Exercise:
Will you output all of the data below exactly, omitting the images?

Material provided:
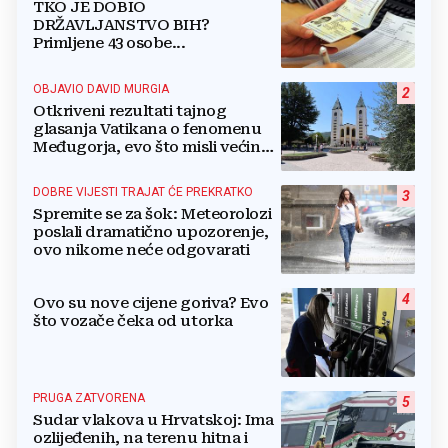
TKO JE DOBIO
DRŽAVLJANSTVO BIH?
Primljene 43 osobe...
OBJAVIO DAVID MURGIA
2
Otkriveni rezultati tajnog
glasanja Vatikana o fenomenu
Međugorja, evo što misli većina
crkevnih dužnosnika
DOBRE VIJESTI TRAJAT ĆE PREKRATKO
3
Spremite se za šok: Meteorolozi
poslali dramatično upozorenje,
ovo nikome neće odgovarati
4
Ovo su nove cijene goriva? Evo
što vozače čeka od utorka
PRUGA ZATVORENA
5
Sudar vlakova u Hrvatskoj: Ima
ozlijeđenih, na terenu hitna i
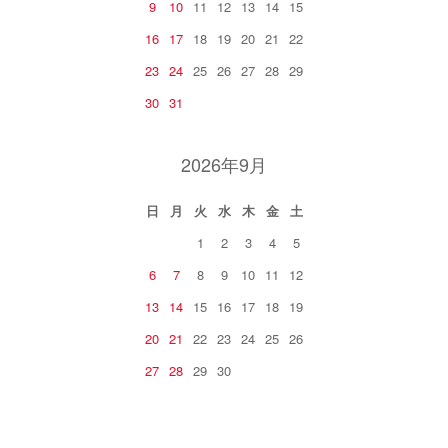
9
10
11
12
13
14
15
16
17
18
19
20
21
22
23
24
25
26
27
28
29
30
31
2026年9月
日
月
火
水
木
金
土
1
2
3
4
5
6
7
8
9
10
11
12
13
14
15
16
17
18
19
20
21
22
23
24
25
26
27
28
29
30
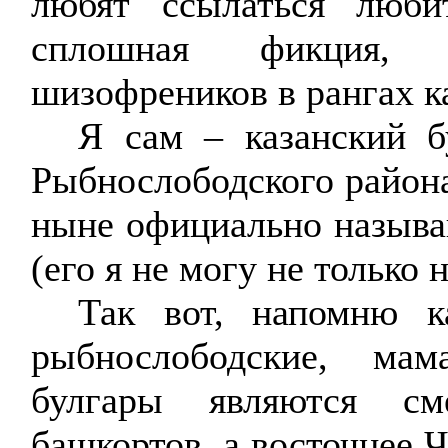
любят
ссылаться люби
сплошная фикция, 
шизофреников в рангах к
Я сам – казанский 
Рыбнослободского
района
ныне официально назыв
(его я не могу не только 
Так вот, напомню к
рыбнослободские
,
мам
булгары являются см
башкортов, а восточнее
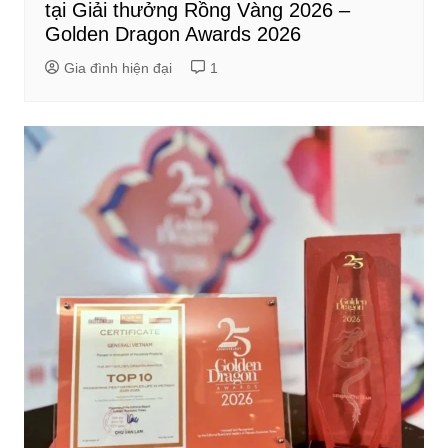
tại Giải thưởng Rồng Vàng 2026 –
Golden Dragon Awards 2026
Gia đình hiện đại
1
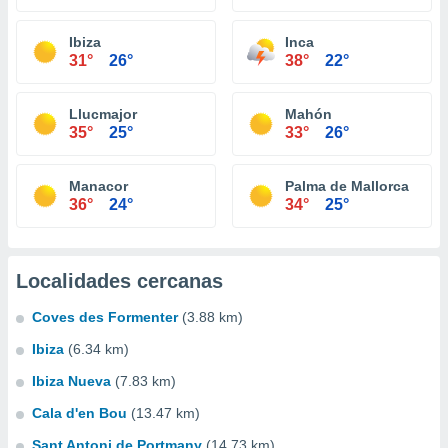
Ibiza
Inca
31°
26°
38°
22°
Llucmajor
Mahón
35°
25°
33°
26°
Manacor
Palma de Mallorca
36°
24°
34°
25°
Localidades cercanas
Coves des Formenter
(3.88 km)
Ibiza
(6.34 km)
Ibiza Nueva
(7.83 km)
Cala d'en Bou
(13.47 km)
Sant Antoni de Portmany
(14.73 km)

Result of the exercise:
TKO JE DOBIO
DRŽAVLJANSTVO BIH?
Primljene 43 osobe...
OBJAVIO DAVID MURGIA
2
Otkriveni rezultati tajnog
glasanja Vatikana o fenomenu
Međugorja, evo što misli većina
crkevnih dužnosnika
DOBRE VIJESTI TRAJAT ĆE PREKRATKO
3
Spremite se za šok: Meteorolozi
poslali dramatično upozorenje,
ovo nikome neće odgovarati
4
Ovo su nove cijene goriva? Evo
što vozače čeka od utorka
PRUGA ZATVORENA
5
Sudar vlakova u Hrvatskoj: Ima
ozlijeđenih, na terenu hitna i
9
10
11
12
13
14
15
16
17
18
19
20
21
22
23
24
25
26
27
28
29
30
31
2026年9月
日
月
火
水
木
金
土
1
2
3
4
5
6
7
8
9
10
11
12
13
14
15
16
17
18
19
20
21
22
23
24
25
26
27
28
29
30
любят
ссылаться люби
сплошная фикция, 
шизофреников в рангах к
Я сам – казанский 
Рыбнослободского
района
ныне официально назыв
(его я не могу не только 
Так вот, напомню к
рыбнослободские
,
мам
булгары являются см
башкортов, а восточнее
tại Giải thưởng Rồng Vàng 2026 –
Golden Dragon Awards 2026
Gia đình hiện đại
1
Ibiza
Inca
31°
26°
38°
22°
Llucmajor
Mahón
35°
25°
33°
26°
Manacor
Palma de Mallorca
36°
24°
34°
25°
Localidades cercanas
Coves des Formenter
(3.88 km)
Ibiza
(6.34 km)
Ibiza Nueva
(7.83 km)
Cala d'en Bou
(13.47 km)
Sant Antoni de Portmany
(14.73 km)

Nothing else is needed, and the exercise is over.